Image: Pakistani police officers examine the wreckage of a car
Mohammad Sajjad  /  AP
Pakistani police officers examine the wreckage of a car at the site of bomb explosion in a restaurant's parking area in Peshawar, Pakistan on Friday.
updated 10/23/2009 6:28:26 AM ET 2009-10-23T10:28:26

A suicide bomber killed seven people near a major air force complex in northwest Pakistan on Friday, while an explosion killed 17 on a bus heading to wedding elsewhere in the region, the latest in a surge of militant attacks this month.

Meantime, a car bomb in the northwest's main city wounded 15 people.

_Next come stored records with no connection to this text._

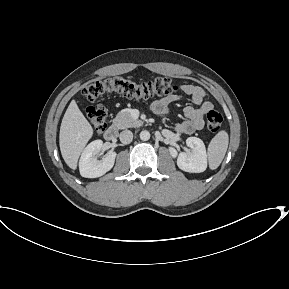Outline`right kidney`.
I'll return each instance as SVG.
<instances>
[{
  "mask_svg": "<svg viewBox=\"0 0 289 289\" xmlns=\"http://www.w3.org/2000/svg\"><path fill=\"white\" fill-rule=\"evenodd\" d=\"M102 145L103 142L101 140H95L83 150L79 161V170L82 177L97 178L104 175L113 167L116 157L115 152L110 153L102 160L96 158Z\"/></svg>",
  "mask_w": 289,
  "mask_h": 289,
  "instance_id": "right-kidney-1",
  "label": "right kidney"
}]
</instances>
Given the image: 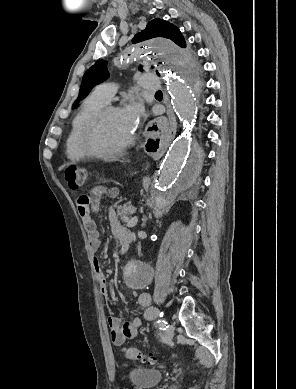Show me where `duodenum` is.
<instances>
[{"mask_svg":"<svg viewBox=\"0 0 296 389\" xmlns=\"http://www.w3.org/2000/svg\"><path fill=\"white\" fill-rule=\"evenodd\" d=\"M131 241H132V237L129 236L120 239L122 252H124L129 247Z\"/></svg>","mask_w":296,"mask_h":389,"instance_id":"410a0bca","label":"duodenum"}]
</instances>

The bloodshed has coincided with the run-up and first week of a major army offensive in a Taliban and al-Qaida stronghold along the Afghan border. Around 200 people have died as the insurgents have shown they can strike in a variety of ways and places in the nuclear-armed, U.S.-allied nation.

The Pakistan Aeronautical Complex at Kamra is the country's major air force maintenance and research hub.

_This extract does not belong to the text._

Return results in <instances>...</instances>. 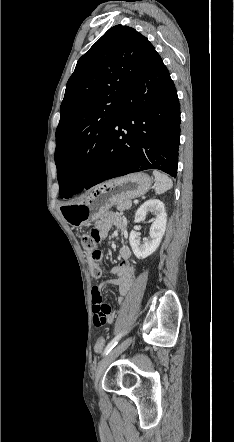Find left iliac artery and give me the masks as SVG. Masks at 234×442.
Wrapping results in <instances>:
<instances>
[{"mask_svg":"<svg viewBox=\"0 0 234 442\" xmlns=\"http://www.w3.org/2000/svg\"><path fill=\"white\" fill-rule=\"evenodd\" d=\"M122 337V333H120L119 335H117L114 339H112L108 345L106 346L104 352H103V356L107 355L118 343V341L120 340V338Z\"/></svg>","mask_w":234,"mask_h":442,"instance_id":"left-iliac-artery-1","label":"left iliac artery"}]
</instances>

Some foreign military experts have mentioned it as a possible place to keep planes that can carry nuclear warheads, but the army, which does not reveal where its nuclear-related facilities are, strongly denies that the facility is tied to the program in any way.

A lone suicide bomber on a bicycle blew himself at a checkpoint on a road leading to the complex, around 30 miles from the capital, Islamabad. Police officer Akbar Abbas blamed the Taliban for the attack.

The seven dead included two troops. Some 13 people were wounded.

Hours later, a car bomb exploded in the parking lot of a recreational facility in Peshawar, the main city in the northwest. Fifteen people were wounded. The facility includes a restaurant, a swimming pool, a health club and a marriage hall.

Bloodshed ‘across Pakistan’
"It is part of the violence we are seeing across Pakistan these days," said Mian Iftikhar Hussain, the region's information minister.

Soon after, reports emerged of the blast that struck the bus, which was traveling in the Mohmand tribal region. Four women and three children were among the 17 killed, said Zabit Khan, a local government official.

"It appears to be a remote-controlled bomb, and militants might have hit the bus mistakenly," Khan told The Associated Press.

Mohmand, like other parts of Pakistan's tribal belt, has been a magnet for Taliban militants. The military has carried out operations there in the past aimed at clearing out insurgents but trouble still flares.

Security forces targeted
There have been at least nine major militant attacks this month, most against police or army targets.

Some have been explosions, while others have involved teams of gunmen staging raids. In one of the most brazen attacks, gunmen attacked the army headquarters close to the capital and held hostages inside the complex for 22 hours.

Pakistan is under intense pressure to eliminate Islamist militant groups sheltering in its northwest that also attack U.S. and NATO troops in Afghanistan. The military has battled them in various districts, losing hundreds of soldiers, but questions remain about its overall strategic commitment to the fight.

It began its current offensive in South Waziristan tribal region seven days ago.

The army has previously moved into South Waziristan three times since 2004. Each time it has suffered high casualties and signed peace deals that left insurgents with effective control of the region. Western officials say al-Qaida now uses it and neighboring North Waziristan as an operations and training base.